** DATASET EXTRACT **
_ _ _ _ _
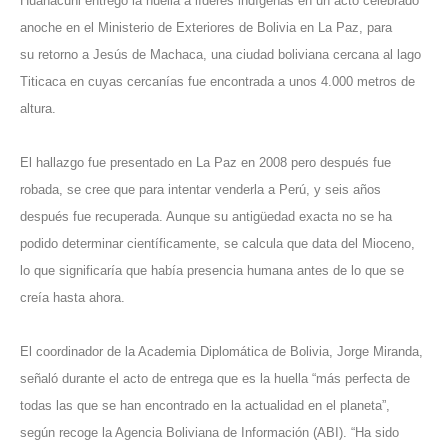
Huanacuni entregó la huella a líderes indígenas en un acto celebrado
anoche en el Ministerio de Exteriores de Bolivia en La Paz, para
su retorno a Jesús de Machaca, una ciudad boliviana cercana al lago
Titicaca en cuyas cercanías fue encontrada a unos 4.000 metros de
altura.
El hallazgo fue presentado en La Paz en 2008 pero después fue
robada, se cree que para intentar venderla a Perú, y seis años
después fue recuperada. Aunque su antigüedad exacta no se ha
podido determinar científicamente, se calcula que data del Mioceno,
lo que significaría que había presencia humana antes de lo que se
creía hasta ahora.
El coordinador de la Academia Diplomática de Bolivia, Jorge Miranda,
señaló durante el acto de entrega que es la huella “más perfecta de
todas las que se han encontrado en la actualidad en el planeta”,
según recoge la Agencia Boliviana de Información (ABI). “Ha sido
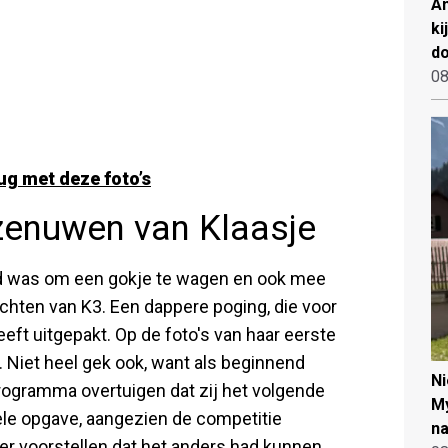
An
ki
d
08
rug met deze foto’s
 zenuwen van Klaasje
tijd was om een gokje te wagen en ook mee
chten van K3. Een dappere poging, die voor
eft uitgepakt. Op de foto's van haar eerste
. Niet heel gek ook, want als beginnend
N
rogramma overtuigen dat zij het volgende
My
ele opgave, aangezien de competitie
na
er voorstellen dat het anders had kunnen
_ _ _ _ _
** WORK REQUEST **
Your copy must consist solely of the lines from the one containing "creía hasta ahora." through the final line of the material above, transcribed exactly, with the pictures left out.

** TASK OUTPUT **
creía hasta ahora.
El coordinador de la Academia Diplomática de Bolivia, Jorge Miranda,
señaló durante el acto de entrega que es la huella “más perfecta de
todas las que se han encontrado en la actualidad en el planeta”,
según recoge la Agencia Boliviana de Información (ABI). “Ha sido
An
ki
d
08
rug met deze foto’s
 zenuwen van Klaasje
tijd was om een gokje te wagen en ook mee
chten van K3. Een dappere poging, die voor
eft uitgepakt. Op de foto's van haar eerste
. Niet heel gek ook, want als beginnend
N
rogramma overtuigen dat zij het volgende
My
ele opgave, aangezien de competitie
na
er voorstellen dat het anders had kunnen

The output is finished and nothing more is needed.